Let's have a deeper look at the scores: 

In [19]:
temp = dict()

for name in classifiers.keys():
    cv = results[name]['cv']
    index = results[name]['index']
    temp[name] = {score: cv['mean_test_' + score][index] for score in scoring.keys()}

pandas.DataFrame.from_dict(temp).T.style.highlight_max()

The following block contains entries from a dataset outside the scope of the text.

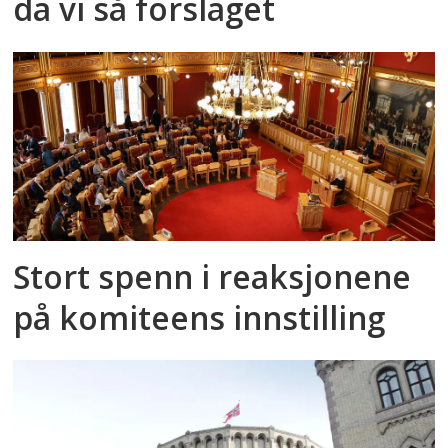
da vi så forslaget
Stort spenn i reaksjonene
på komiteens innstilling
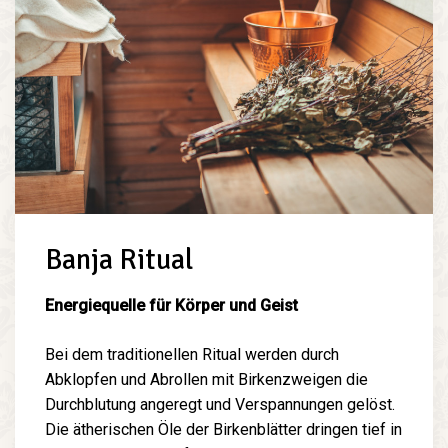
Banja Ritual
Energiequelle für Körper und Geist
Bei dem traditionellen Ritual werden durch
Abklopfen und Abrollen mit Birkenzweigen die
Durchblutung angeregt und Verspannungen gelöst.
Die ätherischen Öle der Birkenblätter dringen tief in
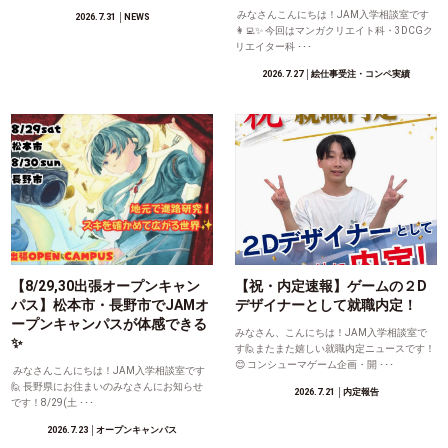
みなさんこんにちは！JAM入学相談室です
2026.7.31
│NEWS
👩‍💻✨ 今回はマンガクリエイト科・3DCGク
リエイター科 ･･･
2026.7.27
│絵仕事受注・コンペ実績
【8/29,30出張オープンキャン
【祝・内定速報】ゲームの２D
パス】松本市・長野市でJAMオ
デザイナーとして就職内定！
ープンキャンパスが体感できる
みなさん、こんにちは！JAM入学相談室で
✨
す🙋またまた嬉しい就職内定ニュースです！
😊 コンシューマゲーム企画・開 ･･･
みなさんこんにちは！JAM入学相談室です
🙋 長野県にお住まいのみなさんにお知らせ
2026.7.21
│内定報告
です！8/29(土 ･･･
2026.7.23
│オープンキャンパス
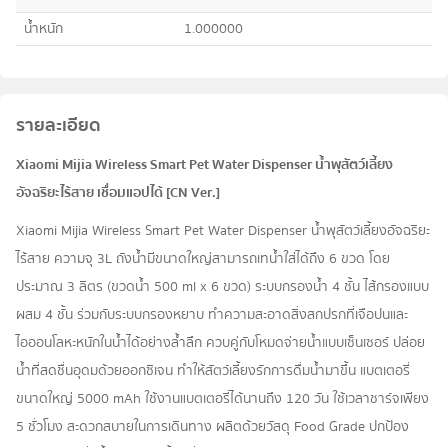
น้ำหนัก
1.000000
รายละเอียด
Xiaomi Mijia Wireless Smart Pet Water Dispenser น้ำพุสัตว์เลี้ยง
อัจฉริยะไร้สาย เชื่อมแอปได้ [CN Ver.]
Xiaomi Mijia Wireless Smart Pet Water Dispenser น้ำพุสัตว์เลี้ยงอัจฉริยะ
ไร้สาย ความจุ 3L ถังน้ำมีขนาดใหญ่สามารถเทน้ำใส่ได้ถึง 6 ขวด โดย
ประมาณ 3 ลิตร (ขวดน้ำ 500 ml x 6 ขวด) ระบบกรองน้ำ 4 ชั้น ไส้กรองแบบ
ผสม 4 ชั้น ร่วมกับระบบกรองหยาบ ทำความสะอาดสิ่งสกปรกที่เจือปนและ
ไอออนโลหะหนักในน้ำได้อย่างล้ำลึก ควบคู่กับโหมดจ่ายน้ำแบบเซ็นเซอร์ ปล่อย
น้ำที่สดชื่นอุดมด้วยออกซิเจน ทำให้สัตว์เลี้ยงรักการดื่มน้ำมาขึ้น แบตเตอรี่
ขนาดใหญ่ 5000 mAh ใช้งานแบตเตอรี่ได้นานถึง 120 วัน ใช้เวลาชาร์จเพียง
5 ชั่วโมง สะดวกสบายในการเดินทาง ผลิตด้วยวัสดุ Food Grade ปกป้อง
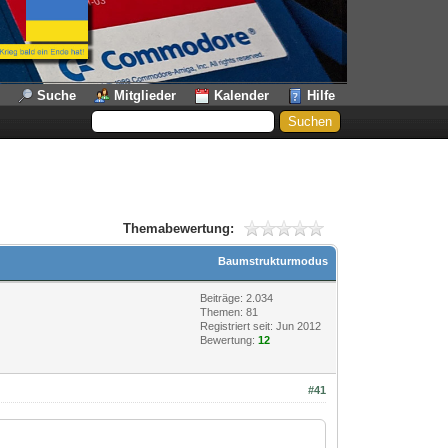
Suche
Mitglieder
Kalender
Hilfe
Themabewertung:
Baumstrukturmodus
Beiträge: 2.034
Themen: 81
Registriert seit: Jun 2012
Bewertung:
12
#41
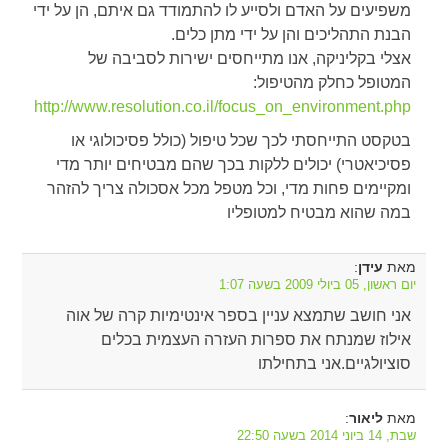
משפיעים על האדם ולסייע לו להתמודד גם איתם, הן על ידי
הבנת התהליכים והן על ידי מתן כלים.
אצלי בקליניקה, אנו מתייחסים ישירות לסביבה של
המטופל כחלק מהטיפול:
http://www.resolution.co.il/focus_on_environment.php
בטקסט התייחסתי לכך שכל טיפול (כולל פסיכולוגי או
פסיכיאטרי) יכולים ללקות בכך שהם מבטיחים יותר מדי
ומקיימים פחות מדי, וכל מטפל מכל אסכולה צריך להזהר
במה שהוא מבטיח למטופליו
מאת
:
עידן
יום ראשון, 05 ביולי 2009 בשעה 1:07
אני חושב שתמצא עניין בספר אינטימיות קרה של אוה
אילוז שמנתח את ספרות העזרה העצמית בכלים
סוציולגיים.אני בתחילתו
מאת
:
ליאור
שבת, 14 ביוני 2014 בשעה 22:50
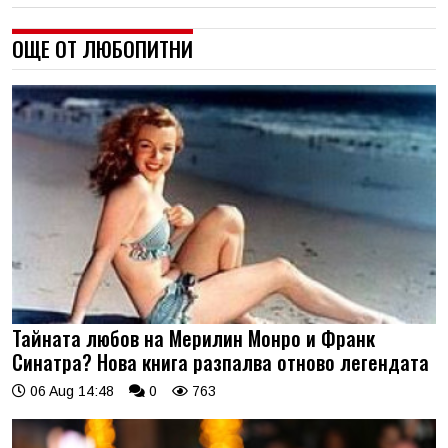
ОЩЕ ОТ ЛЮБОПИТНИ
Тайната любов на Мерилин Монро и Франк
Синатра? Нова книга разпалва отново легендата
06 Aug 14:48
0
763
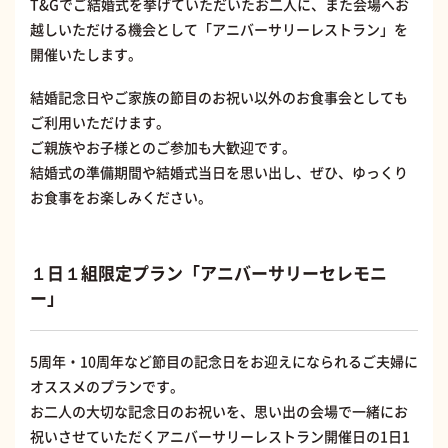
T&Gでご結婚式を挙げていただいたお二人に、また会場へお
越しいただける機会として「アニバーサリーレストラン」を
開催いたします。
結婚記念日やご家族の節目のお祝い以外のお食事会としても
ご利用いただけます。
ご親族やお子様とのご参加も大歓迎です。
結婚式の準備期間や結婚式当日を思い出し、ぜひ、ゆっくり
お食事をお楽しみください。
１日１組限定プラン「アニバーサリーセレモニ
ー」
5周年・10周年など節目の記念日をお迎えになられるご夫婦に
オススメのプランです。
お二人の大切な記念日のお祝いを、思い出の会場で一緒にお
祝いさせていただくアニバーサリーレストラン開催日の1日1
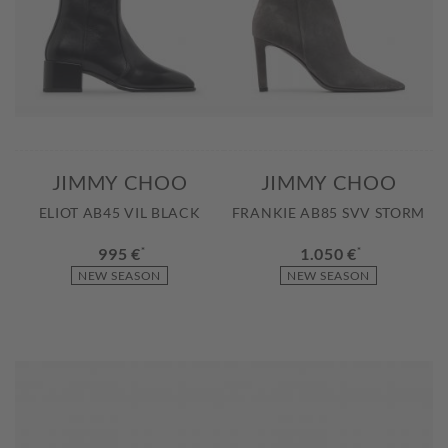
JIMMY CHOO
JIMMY CHOO
ELIOT AB45 VIL BLACK
FRANKIE AB85 SVV STORM
995 €
*
1.050 €
*
NEW SEASON
NEW SEASON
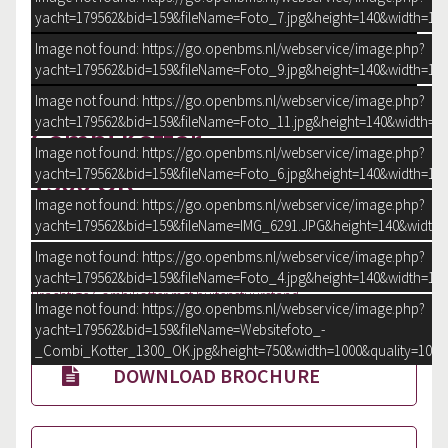
yacht=179562&bid=159&fileName=Foto_7.jpg&height=140&width=140
Image not found: https://go.openbms.nl/webservice/image.php?
yacht=179562&bid=159&fileName=Foto_9.jpg&height=140&width=140
Image not found: https://go.openbms.nl/webservice/image.php?
–
/
12
yacht=179562&bid=159&fileName=Foto_11.jpg&height=140&width=14
Combi Kotter
Image not found: https://go.openbms.nl/webservice/image.php?
1300 OK
yacht=179562&bid=159&fileName=Foto_6.jpg&height=140&width=140
Image not found: https://go.openbms.nl/webservice/image.php?
verkocht
yacht=179562&bid=159&fileName=IMG_6291.JPG&height=140&width=
Image not found: https://go.openbms.nl/webservice/image.php?
yacht=179562&bid=159&fileName=Foto_4.jpg&height=140&width=140
Prachtige Combikotter met buitenstuurstand
Image not found: https://go.openbms.nl/webservice/image.php?
yacht=179562&bid=159&fileName=Websitefoto_-
_Combi_Kotter_1300_OK.jpg&height=750&width=1000&quality=100
DOWNLOAD BROCHURE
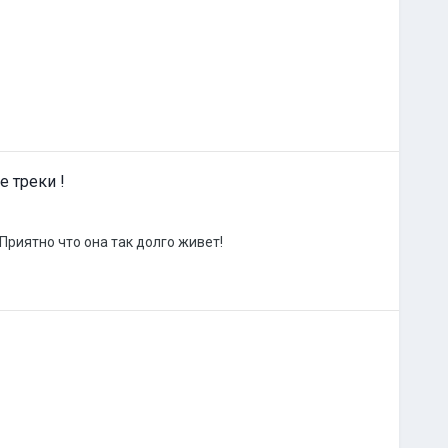
е треки !
Приятно что она так долго живет!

Unnamed: 0,accuracy,precision,recall,f1,precision_bot,recall_bot,f1_bot,precision_human,recall_human,f1_human
linear_svc,0.848223,0.874151,0.848223,0.845378,0.971157,0.717784,0.824705,0.777118,0.9787,0.866057
multinomial_nb,0.871934,0.872586,0.871934,0.871881,0.864021,0.88253,0.872908,0.881142,0.86135,0.870855
knn,0.683091,0.802769,0.683091,0.647742,0.992623,0.369023,0.536488,0.612843,0.997284,0.759036
rndfrst,0.738615,0.78495,0.738615,0.727304,0.897645,0.541896,0.672958,0.67215,0.935485,0.781695
zeror,0.498956,0.248957,0.498956,0.332174,0.199529,0.4,0.266248,0.299427,0.6,0.39949


In [20]:
(
    pandas.DataFrame.from_dict(temp).T
    [['precision_bot','recall_bot','precision_human','recall_human','precision','recall','f1']]
    .sort_values('f1',ascending=False)
    .round(3)
)

Unnamed: 0,precision_bot,recall_bot,precision_human,recall_human,precision,recall,f1
multinomial_nb,0.864,0.883,0.881,0.861,0.873,0.872,0.872
linear_svc,0.971,0.718,0.777,0.979,0.874,0.848,0.845
rndfrst,0.898,0.542,0.672,0.935,0.785,0.739,0.727
knn,0.993,0.369,0.613,0.997,0.803,0.683,0.648
zeror,0.2,0.4,0.299,0.6,0.249,0.499,0.332


We'll then use **multinomial_nb** with its best parameters.